Exploring Census Household Pulse Survey Part 1

Background

The Census Bureau began the Household Pulse Survey to measure the impacts of the Coronavirus Pandemic on the U.S. Household Population. This post will demonstrate some basics of downloading the data, getting it into R, and doing some simple analysis.

Download this post as an R Markdown file here.

Getting the data

This analysis will be based around using the Public Use File (PUF). The PUF contains the person-level responses to the survey and can be used to produce custom estimates. The PUFs for each week are published at https://www.census.gov/programs-surveys/household-pulse-survey/datasets.html.

The code below will download and unzip the data.

# icesTAF::mkdir("Data")
# download.file("https://www2.census.gov/programs-surveys/demo/datasets/hhp/2020/wk1/HPS_Week01_PUF_CSV.zip", "Data/HPS_Week01_PUF_CSV.zip")

# unzip("Data/HPS_Week01_PUF_CSV.zip", exdir = "Data/HPS_Week01_PUF_CSV")

Working with the data

library(forcats)
library(scales)
library(srvyr)
library(tidyverse)

First, we read in the PUF.

puf <- read_csv(file = "Data/HPS_Week01_PUF_CSV/pulse2020_puf_01.csv")

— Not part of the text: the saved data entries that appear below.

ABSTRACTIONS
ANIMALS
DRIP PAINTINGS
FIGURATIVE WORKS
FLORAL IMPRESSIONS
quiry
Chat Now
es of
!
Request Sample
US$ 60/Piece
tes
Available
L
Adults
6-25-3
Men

The PUF contains the PWEIGHT variable to produce (weighted) estimates. In order to calculate standard errors though, we also need the “Replicate Weights” file, attaching it to the PUF.

repweights <- read_csv(file = "Data/HPS_Week01_PUF_CSV/pulse2020_repwgt_puf_01.csv")
puf_w_weights <- inner_join(puf, repweights, by = c("SCRAM","WEEK"))

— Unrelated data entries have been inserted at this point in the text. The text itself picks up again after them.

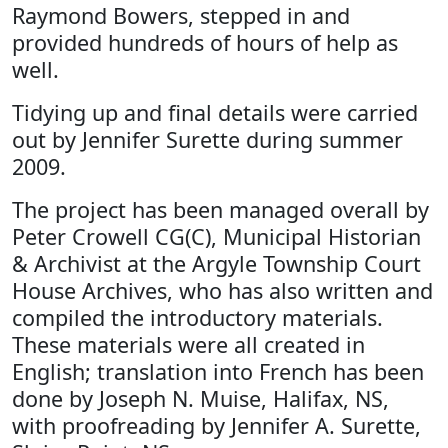
Raymond Bowers, stepped in and
provided hundreds of hours of help as
well.
Tidying up and final details were carried
out by Jennifer Surette during summer
2009.
The project has been managed overall by
Peter Crowell CG(C), Municipal Historian
& Archivist at the Argyle Township Court
House Archives, who has also written and
compiled the introductory materials.
These materials were all created in
English; translation into French has been
done by Joseph N. Muise, Halifax, NS,
with proofreading by Jennifer A. Surette,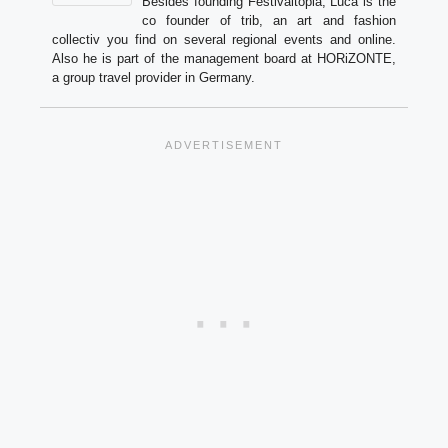
Besides founding Festivaltopia, Luca is the
co founder of trib, an art and fashion
collectiv you find on several regional events and online.
Also he is part of the management board at HORiZONTE,
a group travel provider in Germany.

Now, we convert data frame to survey object. This allows for calculating summary statistics without re-specifying the weight each time.

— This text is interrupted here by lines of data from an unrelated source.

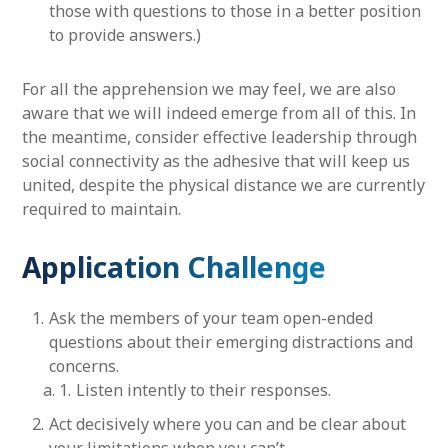
those with questions to those in a better position
to provide answers.)
For all the apprehension we may feel, we are also
aware that we will indeed emerge from all of this. In
the meantime, consider effective leadership through
social connectivity as the adhesive that will keep us
united, despite the physical distance we are currently
required to maintain.
Application Challenge
Ask the members of your team open-ended
questions about their emerging distractions and
concerns.
Listen intently to their responses.
Act decisively where you can and be clear about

wgts <- colnames(repweights)[3:length(colnames(repweights))]

survey_puf <- as_survey_rep(puf_w_weights, id = SCRAM, weights = PWEIGHT, 
                            repweights = all_of(wgts), type = "Fay", rho = 0.5005)

And now we should be all set to start analyzing the data. First, let’s make sure we know what we are doing by estimating something that already appears in the Detailed Tables. Specifically, we’ll look at the Housing 2b table. The table states that there are 8,918,242 persons in renter occupied housing units with No Confidence in the Ability to Pay Next Month’s Rent, 12,571,649 with slight confidence, and so on. We can replicate these numbers, adding the category IDs from the data.

renters_payment_confidence <- 
survey_puf %>% 
  filter(WEEK == "1" & TENURE == "3") %>% 
  group_by(MORTCONF) %>% 
  survey_count() %>%
  mutate_if(is.numeric, round, digits = 0)

renters_payment_confidence$MORTCONF <- factor(renters_payment_confidence$MORTCONF, labels = 
                         c( "Question Seen But Category Not Collected",
                            "Missing / Did Not Report",
                            "No Confidence",
                            "Slight Confidence",
                            "Moderate Confidence",
                            "High Confidence",
                            "Payment Deferred"))

knitr::kable(renters_payment_confidence, format.args = list(big.mark = ","))
MORTCONF n n_se
Question Seen But Category Not Collected 170,927 61,811
Missing / Did Not Report 153,139 37,374
No Confidence 8,918,242 377,552
Slight Confidence 12,571,649 374,676
Moderate Confidence 18,070,862 480,523
High Confidence 30,643,777 609,009
Payment Deferred 938,815 153,909

We see that we were able to successfully reproduce the estimates. However, the standard errors are slightly off. (If anyone knows why, please let me know.)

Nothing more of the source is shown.